# Exercise brief
A word-for-word copy of the records is needed, with every picture left out.

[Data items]
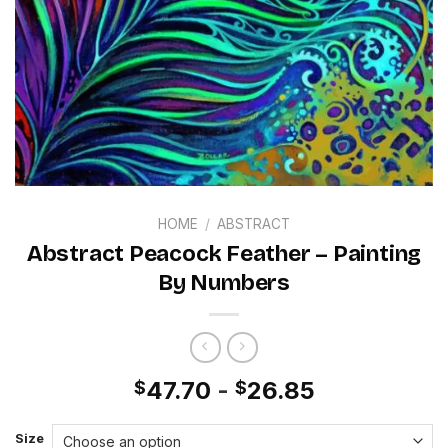
HOME
/
ABSTRACT
Abstract Peacock Feather – Painting
By Numbers
47.70
-
26.85
$
$
Size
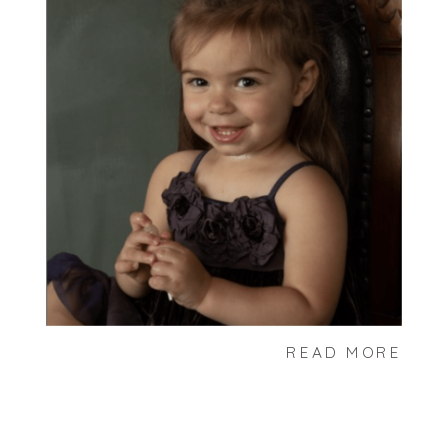
READ MORE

# Final answer
HOME
/
ABSTRACT
Abstract Peacock Feather – Painting
By Numbers
47.70
-
26.85
$
$
Size
READ MORE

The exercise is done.